Orbis were asked to consider the planning merits of a proposal to relocate this hugely successful business to a new premises where it could control its land more effectively and continue to grow nationally. The site selected was a redundant plant nursery in the open countryside, but visually speaking in a very exposed location. Using our strong relationships with the local planning authority we were able to quickly gauge the ‘direction of thinking’ when it came to new developments in countryside locations. With the right strategy and evidence to prove that locally there were simply no other suitable premises to allow the business to expand, and a little bit of ‘politicking’, we are able to gain support to retain this business within that district’s boundaries.
Successful planning often involves more than simply presenting the best planning case on paper. Decisions are made by people – whether professional officers or laymen and women on the council committees. Having worked in servicing and directing committees in making their decisions in front of house and behind closed doors, we well understand the processes taking place, and can plan your strategy accordingly.
We were approached in this case following the receipt of an enforcement notice after the client took over the site of a previous office and warehouse, where now his operational HQ and private ambulance fleet were based. The sight of up to 12 new private ambulances in the local vicinity could hardly be missed and initially had caused some alarm with local residents. A concessionary approach with the council failed to realise any results and so an appeal was made against the notice, setting out in detail why, with certain amendments, the use would be acceptable and should therefore be granted planning permission. This involved a detailed research of the history of the site, local appeals as well as a detailed ‘Parking beat’ survey and other highways submissions using our trusted engineer’s contacts. At appeal the inspector accepted all our evidence and arguments and permission was granted retrospectively, safeguarding the business here and up to 35 jobs in the process.

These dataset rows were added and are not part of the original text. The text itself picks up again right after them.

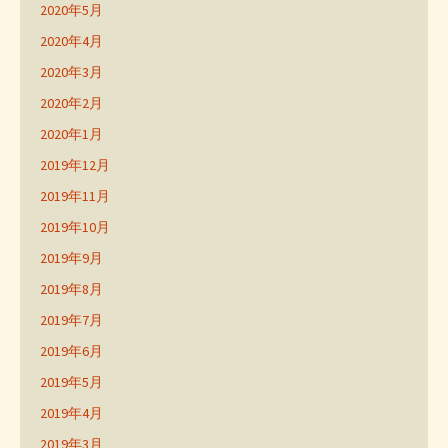
2020年5月
2020年4月
2020年3月
2020年2月
2020年1月
2019年12月
2019年11月
2019年10月
2019年9月
2019年8月
2019年7月
2019年6月
2019年5月
2019年4月
2019年3月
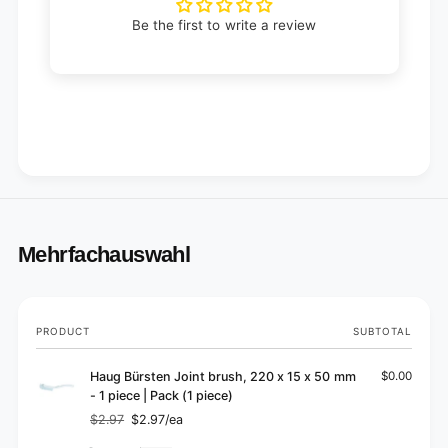
Be the first to write a review
Mehrfachauswahl
Your
PRODUCT
SUBTOTAL
cart
Haug Bürsten Joint brush, 220 x 15 x 50 mm
$0.00
- 1 piece | Pack (1 piece)
$2.97
$2.97/ea
Regular
Sale
price
price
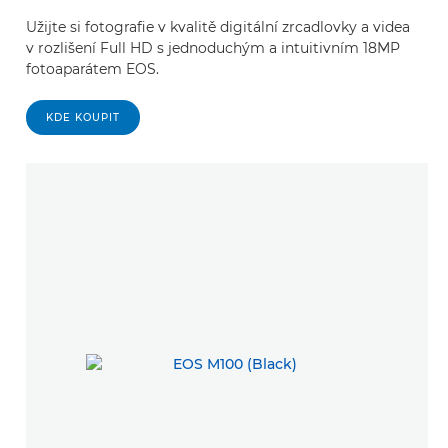
Užijte si fotografie v kvalitě digitální zrcadlovky a videa
v rozlišení Full HD s jednoduchým a intuitivním 18MP
fotoaparátem EOS.
KDE KOUPIT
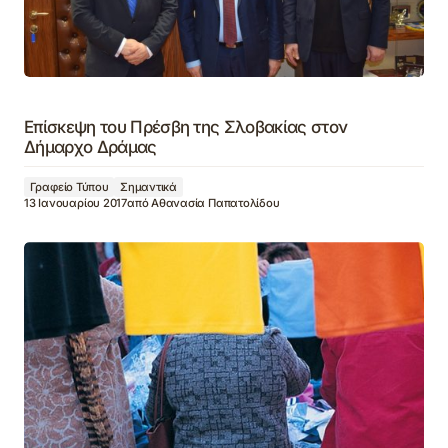
Επίσκεψη του Πρέσβη της Σλοβακίας στον
Δήμαρχο Δράμας
Γραφείο Τύπου
Σημαντικά
13 Ιανουαρίου 2017
από
Αθανασία Παπατολίδου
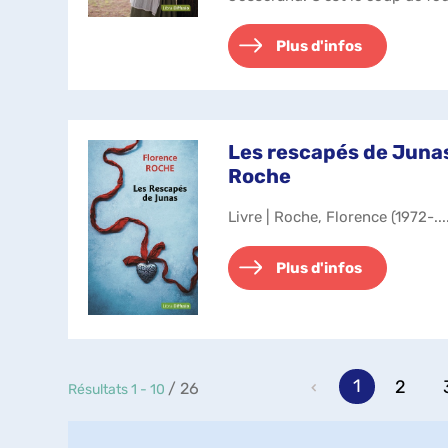
du jeune homme font tout...
Plus d'infos
Les rescapés de Junas
Roche
Livre | Roche, Florence (1972-...
Plus d'infos
1
2
/ 26
Résultats
1
-
10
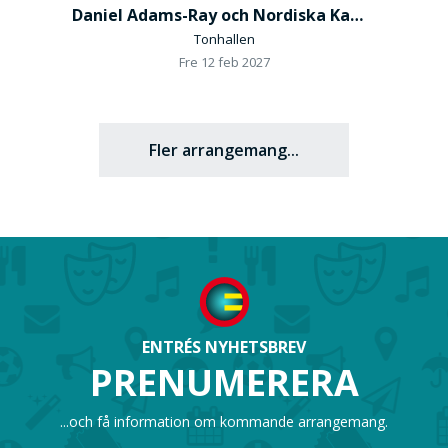
Daniel Adams-Ray och Nordiska Kammarorkestern
Tonhallen
Fre 12 feb 2027
Fler arrangemang...
ENTRÉS NYHETSBREV
PRENUMERERA
...och få information om kommande arrangemang.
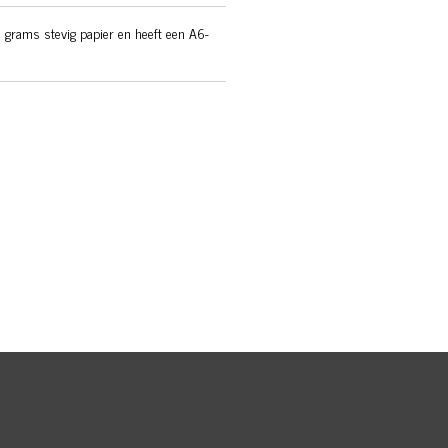
 grams stevig papier en heeft een A6-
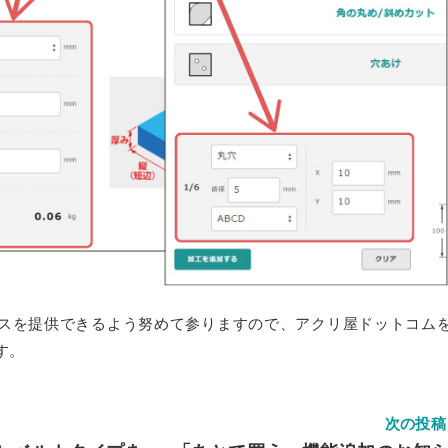
スを提供できるよう努めて参りますので、アクリ屋ドットコム
す。
次の投稿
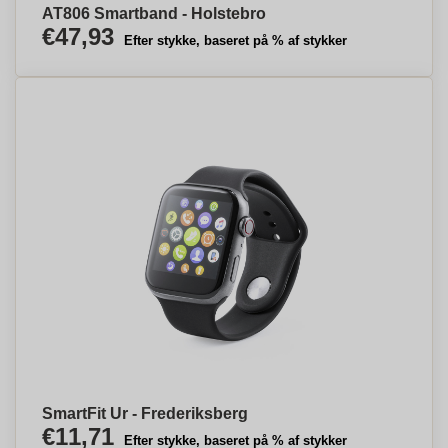
AT806 Smartband - Holstebro
€47,93
Efter stykke, baseret på % af stykker
SmartFit Ur - Frederiksberg
€11,71
Efter stykke, baseret på % af stykker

In this case it was clear that local objection to the scheme was largely based on misunderstandings of the impact of the site on nearby parking, and that the Council had taken this at face value without considering the facts. Providing unsurmountable evidence to the contrary should have swayed the council on this matter, but council members were reluctant to concede. Fortunately it shows that a robust case, backed up by strong evidence and a creative approach, will usually win the day at appeal.
The client’s brief was straight forward – to find a new premises outside of London for them to relocate their plastics and recycling business. A suitable property was located but on inspection was found to have had a jaded planning history recently. A change of use was required and with this evidence to demonstrate that there would be no adverse impacts upon highways, ecology and residential amenity. To this a flexible approach was adopted where this could be accommodated, with strong negotiations with officers where concerns were seen to be unfounded.